Ta strona została przepisana.

WPan przestanie na tem, żem mu przyobiecał wy — chłostać się i wyćwiczyć, gdy mi przyjdzie ochota.
— Nie mogę polegać zbytnio na twojej uprzejmości, Sanczo — odparł Don Kichot, — bo jesteś człekiem zatwardziałego serca i zbyt miętkiej, jak na chłopa skóry.
Tak mówiąc, chciał go gwałtem obnażyć; Sanczo, widząc to, porwał się z ziemi, rzucił się na swego pana, schwycił go za bary, podstawił mu nogę i na ziemię pospołu z nim się wywalił, później kolanem brzuch mu przygniótł i ujął go za obie ręce, tak iż Don Kichot ani ruszyć się, ani odetchnąć nie mógł.
— Jakże to, zdrajco, niegodny, — zawołał — na swego pana się porywasz, na tego, kto ci chleb daje?
— Nie zrzucam z tronu króla, ani króla na tron nie wprowadzam[1] — odparł Sanczo — pomagam tylko sobie, będąc swoim panem. Niechaj mi, WPan, przyrzeknie, że mi da spokój i nie będzie mnie chłostał teraz, to go puszczę swobodnie, inaczej:

Umrzesz ty zdrajco niegodny,
Nieprzyjacielu donji Sanczy.

Don Kichot zaklął się i zarzekł na swój afekt miłosny, że nie tknie się nawet włoska z jego szat i że spuści się na jego dobrą wolę i wiarę, co do biczowania. Sanczo podniósł się i, oddaliwszy się od tego miejsca, ułożył się na spoczynek pod innem drzewem. Nagle poczuł, że coś mu głowy dotyka, podniósł ręce i namacał nogi w pończochach i butach. Drżąc ze strachu, podbiegł pod drugie drzewo, gdzie tegoż samego doświadczył.

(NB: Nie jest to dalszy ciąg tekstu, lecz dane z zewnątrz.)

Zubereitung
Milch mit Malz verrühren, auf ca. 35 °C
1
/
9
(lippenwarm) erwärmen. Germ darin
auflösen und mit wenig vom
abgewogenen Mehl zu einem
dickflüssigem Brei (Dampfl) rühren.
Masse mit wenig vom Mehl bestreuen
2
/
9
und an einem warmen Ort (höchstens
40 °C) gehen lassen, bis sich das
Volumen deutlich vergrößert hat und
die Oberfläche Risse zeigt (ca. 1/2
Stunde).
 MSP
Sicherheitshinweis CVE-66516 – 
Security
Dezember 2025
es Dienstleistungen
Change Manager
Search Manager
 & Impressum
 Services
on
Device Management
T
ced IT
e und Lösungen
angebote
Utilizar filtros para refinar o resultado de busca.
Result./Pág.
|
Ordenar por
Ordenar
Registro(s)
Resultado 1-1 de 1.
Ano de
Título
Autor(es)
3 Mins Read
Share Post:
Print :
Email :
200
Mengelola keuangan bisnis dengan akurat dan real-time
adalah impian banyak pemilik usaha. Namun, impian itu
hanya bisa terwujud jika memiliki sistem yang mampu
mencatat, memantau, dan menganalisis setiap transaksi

Zawołał wówczas na Don Kichota, błagając go, aby przybył na ratunek. Don Kichot nadbiegł i zapytał, co się stało? Sanczo odparł, że wszystkie te drzewa pełne są nóg ludzkich.

  1. Są to dwa końcowe wiersze znanego „romance“: „A cazar va don Rodrigo“, odnoszącego się do tragicznej historji siedmiu infantów di Lara. V. Hugo rozszerzył go znacznie w swem „Romance mauresque“ („Don Rodrigue est a la chasse, sans épée et sans cuirasse“). W starem „romance“ opowiada autor jak Mudarra, bastard Gustioz‘a pomścił się za śmierć swoich siedmiu braci, otruwszy wuja, Ruy Velesquez‘a, który, w dolinie Arabianas, wydał ich w ręce Maurów.